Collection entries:
>>>

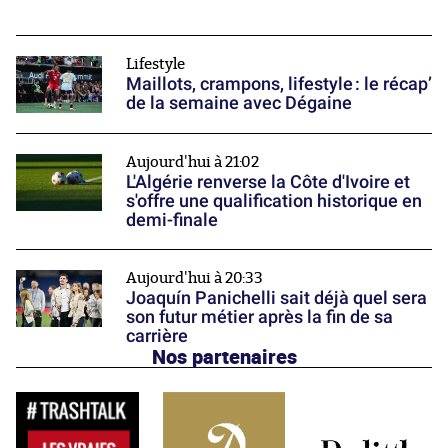
Lifestyle
Maillots, crampons, lifestyle : le récap’
de la semaine avec Dégaine
Aujourd'hui à 21:02
L'Algérie renverse la Côte d'Ivoire et
s'offre une qualification historique en
demi-finale
Aujourd'hui à 20:33
Joaquín Panichelli sait déjà quel sera
son futur métier après la fin de sa
carrière
Nos partenaires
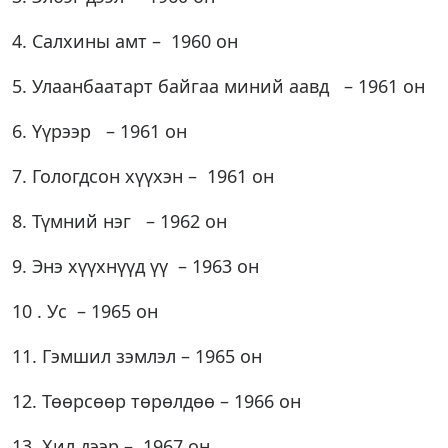
4. Салхины амт – 1960 он
5. Улаанбаатарт байгаа миний аавд – 1961 он
6. Үүрээр – 1961 он
7. Гологдсон хүүхэн – 1961 он
8. Түмний нэг – 1962 он
9. Энэ хүүхнүүд үү – 1963 он
10 . Ус – 1965 он
11. Гэмшил зэмлэл – 1965 он
12. Төөрсөөр төрөлдөө – 1966 он
13. Хил дээр – 1967 он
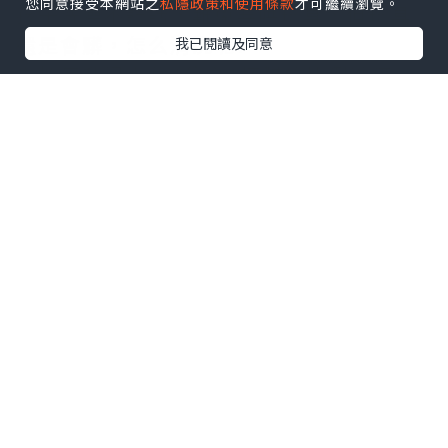
您同意接受本網站之
私隱政策和使用條款
才可繼續瀏覽。
孩子洗澡不聽話，難免要哄玩具，但玩具
還是會髒，怎么清洗呢?
我已閱讀及同意
先按每升溫水兌4分之1杯醋的比例准備一
桶水，然後將全部玩具扔下去。然後我們
再將桶內的玩具仔細搓幹淨，然後再用清
水清洗一遍等待玩具
custom loofah
自然
幹，這樣就徹底實現清潔幹淨，再也不怕
這些孩子通過細菌病毒感染了。
3.牙刷架汙垢
眾所周知，牙刷架永久性的，挖空的部分
肯定會存在於汙垢中。
如果它是一個普通的塑料牙刷架，我們可
以用洗碗機來清潔它。首先把它放在洗碗
機的頂層架子上，然後設置正常循環即可
清洗。這種方法也可以用來清潔肥皂盒。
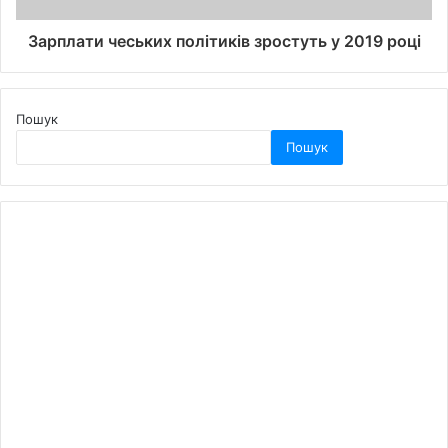
Зарплати чеських політиків зростуть у 2019 році
Пошук
Пошук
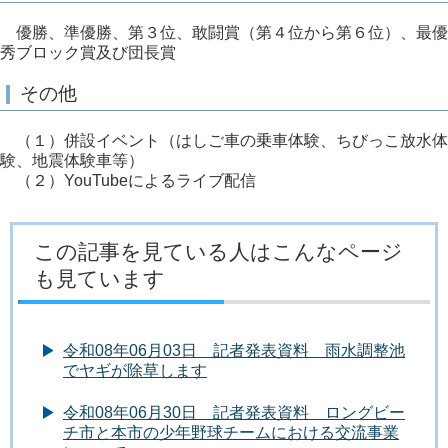
優勝、準優勝、第３位、敢闘賞（第４位から第６位）、最優
秀ブロック賞及び団長賞
その他
（１）併設イベント（はしご車の乗車体験、ちびっこ放水体
験、地震体験車等）
（２）YouTubeによるライブ配信
この記事を見ている人はこんなページ
も見ています
令和08年06月03日 記者発表資料 雨水調整池
でヤギが除草します
令和08年06月30日 記者発表資料 ロングビー
チ市と本市の少年野球チームにおける交流事業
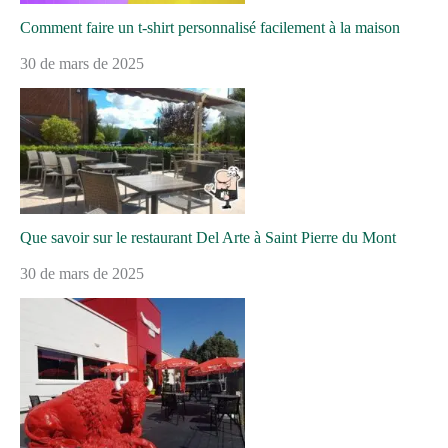
Comment faire un t-shirt personnalisé facilement à la maison
30 de mars de 2025
Que savoir sur le restaurant Del Arte à Saint Pierre du Mont
30 de mars de 2025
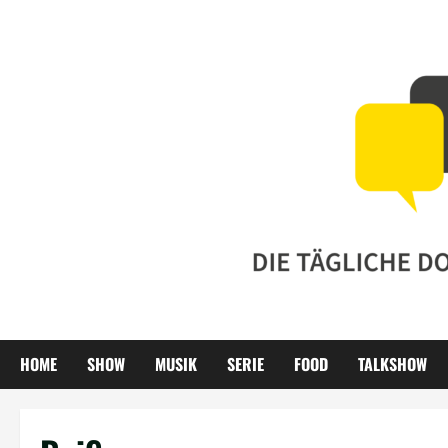
Zum
Inhalt
springen
HOME
SHOW
MUSIK
SERIE
FOOD
TALKSHOW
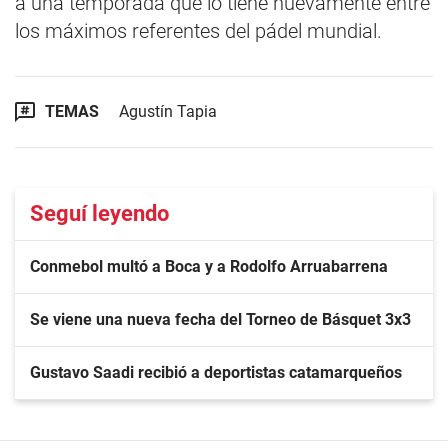
a una temporada que lo tiene nuevamente entre
los máximos referentes del pádel mundial.
TEMAS
Agustín Tapia
Seguí leyendo
Conmebol multó a Boca y a Rodolfo Arruabarrena
Se viene una nueva fecha del Torneo de Básquet 3x3
Gustavo Saadi recibió a deportistas catamarqueños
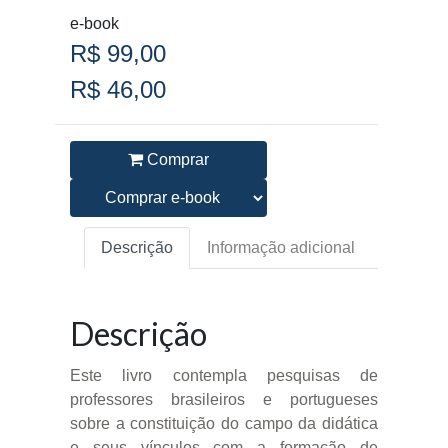
e-book
R$ 99,00
R$ 46,00
Comprar
Descrição
Informação adicional
Descrição
Este livro contempla pesquisas de
professores brasileiros e portugueses
sobre a constituição do campo da didática
e seus vínculos com a formação de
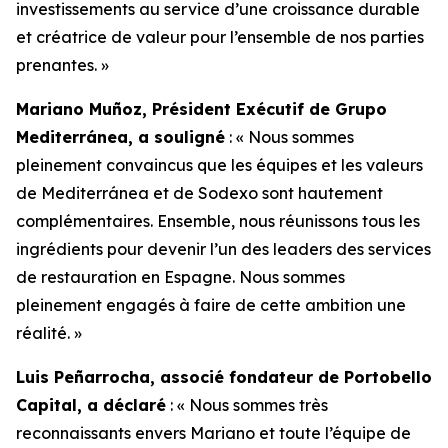
investissements au service d’une croissance durable
et créatrice de valeur pour l’ensemble de nos parties
prenantes. »
Mariano Muñoz, Président Exécutif de Grupo
Mediterránea, a souligné
: « Nous sommes
pleinement convaincus que les équipes et les valeurs
de Mediterránea et de Sodexo sont hautement
complémentaires. Ensemble, nous réunissons tous les
ingrédients pour devenir l’un des leaders des services
de restauration en Espagne. Nous sommes
pleinement engagés à faire de cette ambition une
réalité. »
Luis Peñarrocha, associé fondateur de Portobello
Capital, a déclaré
: « Nous sommes très
reconnaissants envers Mariano et toute l’équipe de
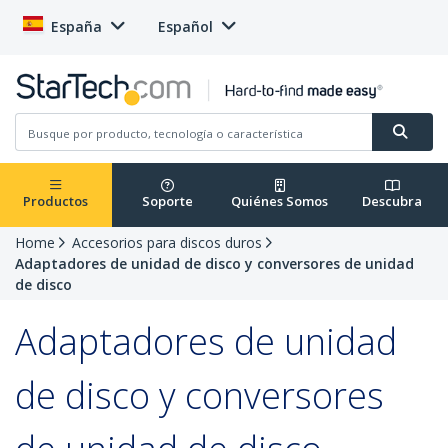
España
Español
Productos
Soporte
Quiénes Somos
Descubra
Home
Accesorios para discos duros
Adaptadores de unidad de disco y conversores de unidad
de disco
Adaptadores de unidad
de disco y conversores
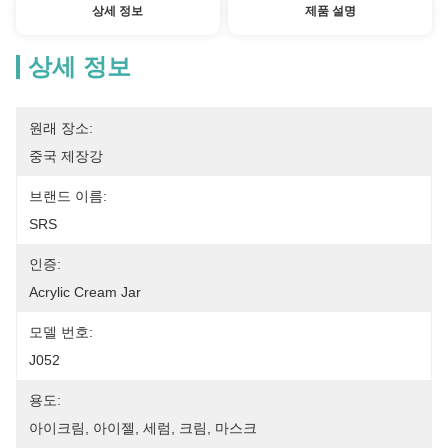
상세 정보
제품 설명
상세 정보
원래 장소:
중국 제장강
브랜드 이름:
SRS
인증:
Acrylic Cream Jar
모델 번호:
J052
용도:
아이크림, 아이젤, 세럼, 크림, 마스크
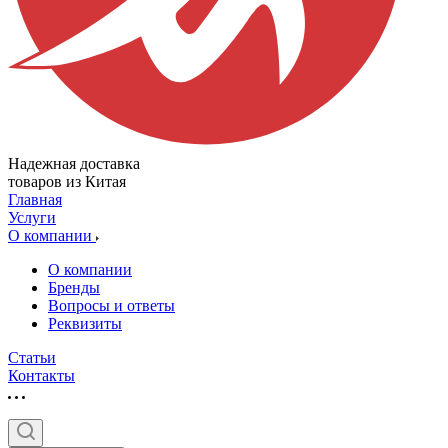
Надежная доставка
товаров из Китая
Главная
Услуги
О компании
О компании
Бренды
Вопросы и ответы
Реквизиты
Статьи
Контакты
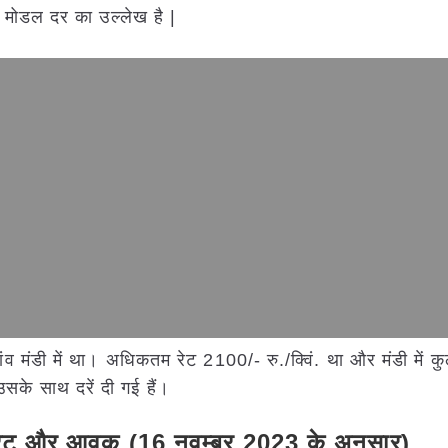
र मोडल दर का उल्लेख है |
गांव मंडी में था। अधिकतम रेट 2100/- रु./क्विं. था और मंडी में 
सके साथ दरें दी गई हैं।
 रेट और आवक (16 नवम्बर 2023 के अनुसार)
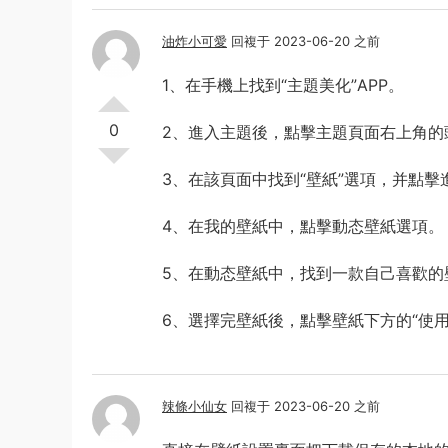
油炸小可愛
回複于 2023-06-20 之前
1、在手機上找到“主題美化”APP。
0
2、進入主題後，點擊主題頁面右上角的
3、在該頁面中找到“壁紙”選項，并點擊
4、在我的壁紙中，點擊動态壁紙選項。
5、在動态壁紙中，找到一款自己喜歡的
6、選擇完壁紙後，點擊壁紙下方的“使用
辣條小仙女
回複于 2023-06-20 之前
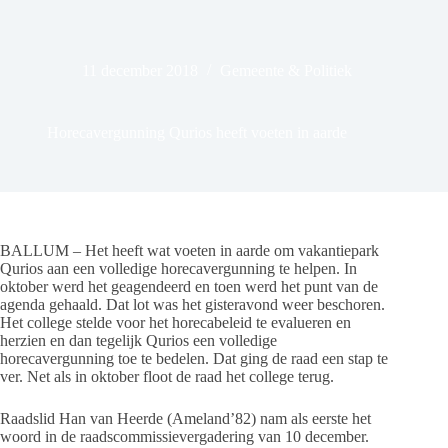
11 december 2018
Gemeente & Politiek
Horecavergunning Qurios heeft voeten in aarde
BALLUM – Het heeft wat voeten in aarde om vakantiepark
Qurios aan een volledige horecavergunning te helpen. In
oktober werd het geagendeerd en toen werd het punt van de
agenda gehaald. Dat lot was het gisteravond weer beschoren.
Het college stelde voor het horecabeleid te evalueren en
herzien en dan tegelijk Qurios een volledige
horecavergunning toe te bedelen. Dat ging de raad een stap te
ver. Net als in oktober floot de raad het college terug.
Raadslid Han van Heerde (Ameland’82) nam als eerste het
woord in de raadscommissievergadering van 10 december.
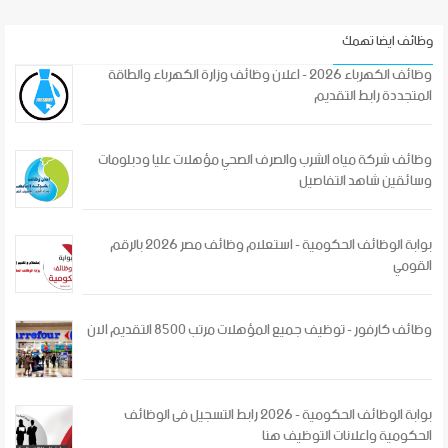
وظائف ايضا تهمك
وظائف الكهرباء 2026 - اعلان وظائف وزارة الكهرباء والطاقة
المتجددة رابط التقديم
وظائف شركة مياه الشرب والصرف الصحي مؤهلات عليا ودبلومات
وسائقين شاهد التفاصيل
بوابة الوظائف الحكومية - استعلام وظائف مصر 2026 بالرقم
القومي
وظائف كارفور - توظيف جميع المؤهلات مرتب 8500 التقديم الان
بوابة الوظائف الحكومية - 2026 رابط التسجيل فى الوظائف
الحكومية واعلانات التوظيف هنا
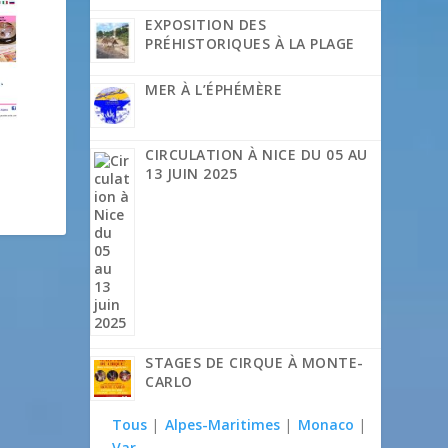
EXPOSITION DES
PRÉHISTORIQUES À LA PLAGE
MER À L’ÉPHÉMÈRE
CIRCULATION À NICE DU 05 AU
13 JUIN 2025
STAGES DE CIRQUE À MONTE-
CARLO
Tous
|
Alpes-Maritimes
|
Monaco
|
Var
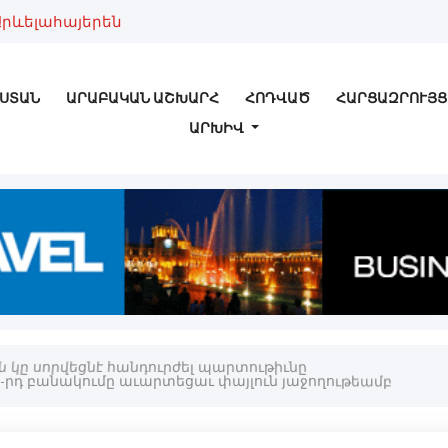
Արևելահայերեն
ՍՏԱՆ
ԱՐԱԲԱԿԱՆ ԱՇԽԱՐՀ
ՀՈԴՎԱԾ
ՀԱՐՑԱԶՐՈՒՅՑ
ԱՐԽԻՎ
ն կը սորվեցնէ հանդուրժել պարտութիւնը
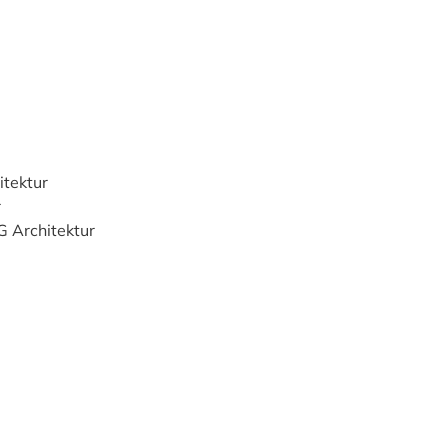
itektur
r
G Architektur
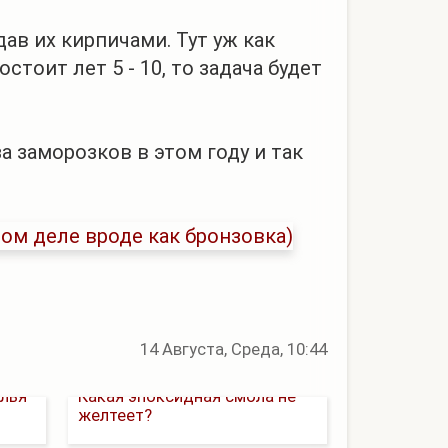
ав их кирпичами. Тут уж как
стоит лет 5 - 10, то задача будет
а заморозков в этом году и так
14 Августа, Среда, 10:44
лья
Какая эпоксидная смола не
желтеет?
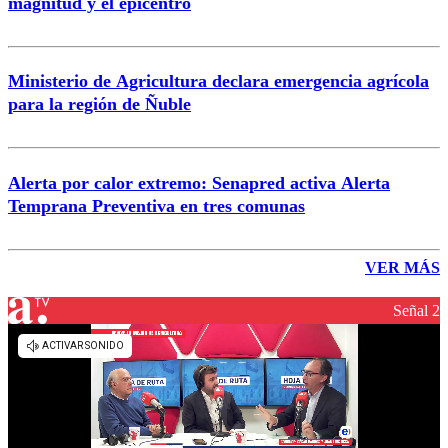
magnitud y el epicentro
Ministerio de Agricultura declara emergencia agrícola
para la región de Ñuble
Alerta por calor extremo: Senapred activa Alerta
Temprana Preventiva en tres comunas
VER MÁS
Señal 2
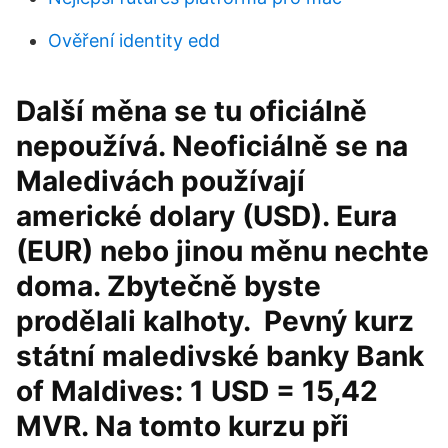
Ověření identity edd
Další měna se tu oficiálně
nepoužívá. Neoficiálně se na
Maledivách používají
americké dolary (USD). Eura
(EUR) nebo jinou měnu nechte
doma. Zbytečně byste
prodělali kalhoty. Pevný kurz
státní maledivské banky Bank
of Maldives: 1 USD = 15,42
MVR. Na tomto kurzu při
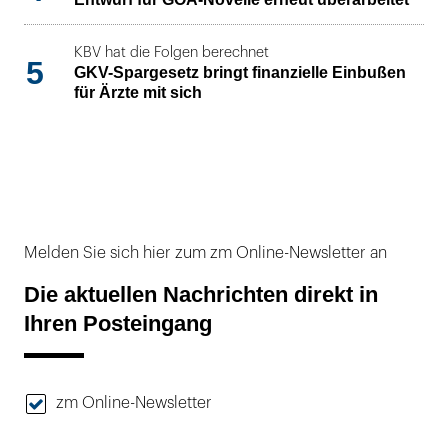
KBV hat die Folgen berechnet
5
GKV-Spargesetz bringt finanzielle Einbußen
für Ärzte mit sich
Melden Sie sich hier zum zm Online-Newsletter an
Die aktuellen Nachrichten direkt in
Ihren Posteingang
zm Online-Newsletter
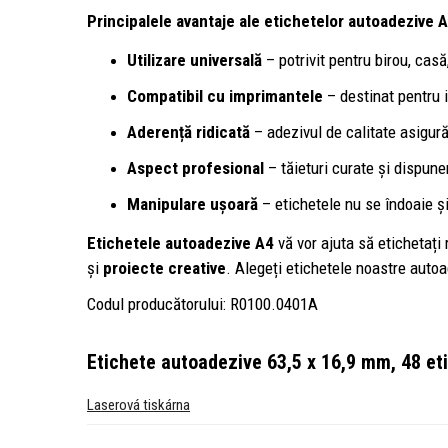
Principalele avantaje ale etichetelor autoadezive A
Utilizare universală
– potrivit pentru birou, cas
Compatibil cu imprimantele
– destinat pentru i
Aderență ridicată
– adezivul de calitate asigură
Aspect profesional
– tăieturi curate și dispune
Manipulare ușoară
– etichetele nu se îndoaie ș
Etichetele autoadezive A4
vă vor ajuta să etichetați 
și
proiecte creative
. Alegeți etichetele noastre autoad
Codul producătorului: R0100.0401A
Etichete autoadezive 63,5 x 16,9 mm, 48 eti
Laserová tiskárna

<<<

What is expected: Beginning with the first line of the records and ending with the line that contains "ingrédients pour devenir", reproduce every line exactly, omitting pictures and adding nothing.

Exercise answer:
Lifestyle
Maillots, crampons, lifestyle : le récap’
de la semaine avec Dégaine
Aujourd'hui à 21:02
L'Algérie renverse la Côte d'Ivoire et
s'offre une qualification historique en
demi-finale
Aujourd'hui à 20:33
Joaquín Panichelli sait déjà quel sera
son futur métier après la fin de sa
carrière
Nos partenaires
4. Салхины амт – 1960 он
5. Улаанбаатарт байгаа миний аавд – 1961 он
6. Үүрээр – 1961 он
7. Гологдсон хүүхэн – 1961 он
8. Түмний нэг – 1962 он
9. Энэ хүүхнүүд үү – 1963 он
10 . Ус – 1965 он
11. Гэмшил зэмлэл – 1965 он
12. Төөрсөөр төрөлдөө – 1966 он
13. Хил дээр – 1967 он
您同意接受本網站之
私隱政策和使用條款
才可繼續瀏覽。
孩子洗澡不聽話，難免要哄玩具，但玩具
還是會髒，怎么清洗呢?
我已閱讀及同意
先按每升溫水兌4分之1杯醋的比例准備一
桶水，然後將全部玩具扔下去。然後我們
再將桶內的玩具仔細搓幹淨，然後再用清
水清洗一遍等待玩具
custom loofah
自然
幹，這樣就徹底實現清潔幹淨，再也不怕
這些孩子通過細菌病毒感染了。
3.牙刷架汙垢
眾所周知，牙刷架永久性的，挖空的部分
肯定會存在於汙垢中。
如果它是一個普通的塑料牙刷架，我們可
以用洗碗機來清潔它。首先把它放在洗碗
機的頂層架子上，然後設置正常循環即可
清洗。這種方法也可以用來清潔肥皂盒。
Зарплати чеських політиків зростуть у 2019 році
Пошук
Пошук
優勝、準優勝、第３位、敢闘賞（第４位から第６位）、最優
秀ブロック賞及び団長賞
その他
（１）併設イベント（はしご車の乗車体験、ちびっこ放水体
験、地震体験車等）
（２）YouTubeによるライブ配信
この記事を見ている人はこんなページ
も見ています
令和08年06月03日 記者発表資料 雨水調整池
でヤギが除草します
令和08年06月30日 記者発表資料 ロングビー
チ市と本市の少年野球チームにおける交流事業
Comment faire un t-shirt personnalisé facilement à la maison
30 de mars de 2025
Que savoir sur le restaurant Del Arte à Saint Pierre du Mont
30 de mars de 2025
Zum
Inhalt
springen
HOME
SHOW
MUSIK
SERIE
FOOD
TALKSHOW
a una temporada que lo tiene nuevamente entre
los máximos referentes del pádel mundial.
TEMAS
Agustín Tapia
Seguí leyendo
Conmebol multó a Boca y a Rodolfo Arruabarrena
Se viene una nueva fecha del Torneo de Básquet 3x3
Gustavo Saadi recibió a deportistas catamarqueños
e-book
R$ 99,00
R$ 46,00
Comprar
Descrição
Informação adicional
Descrição
Este livro contempla pesquisas de
professores brasileiros e portugueses
sobre a constituição do campo da didática
e seus vínculos com a formação de
investissements au service d’une croissance durable
et créatrice de valeur pour l’ensemble de nos parties
prenantes. »
Mariano Muñoz, Président Exécutif de Grupo
Mediterránea, a souligné
: « Nous sommes
pleinement convaincus que les équipes et les valeurs
de Mediterránea et de Sodexo sont hautement
complémentaires. Ensemble, nous réunissons tous les
ingrédients pour devenir l’un des leaders des services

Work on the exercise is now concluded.